* _Your assignment_: Lines with "Nachhaltigkeit" in the entries below: count them and reply with the number alone.

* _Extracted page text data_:
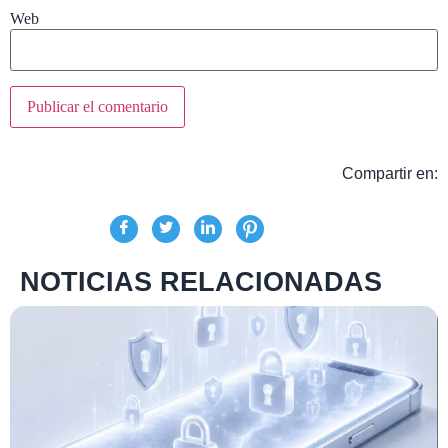
Web
Compartir en:
NOTICIAS RELACIONADAS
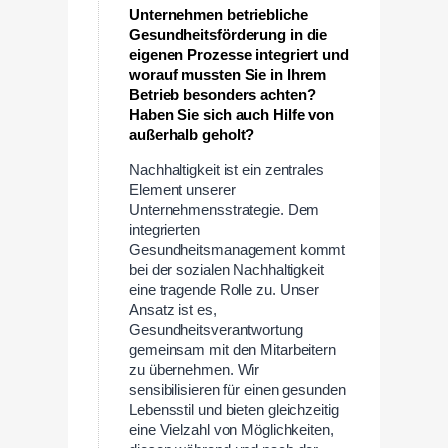
Unternehmen betriebliche
Gesundheitsförderung in die
eigenen Prozesse integriert und
worauf mussten Sie in Ihrem
Betrieb besonders achten?
Haben Sie sich auch Hilfe von
außerhalb geholt?
Nachhaltigkeit ist ein zentrales
Element unserer
Unternehmensstrategie. Dem
integrierten
Gesundheitsmanagement kommt
bei der sozialen Nachhaltigkeit
eine tragende Rolle zu. Unser
Ansatz ist es,
Gesundheitsverantwortung
gemeinsam mit den Mitarbeitern
zu übernehmen. Wir
sensibilisieren für einen gesunden
Lebensstil und bieten gleichzeitig
eine Vielzahl von Möglichkeiten,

* _Answer box_: 2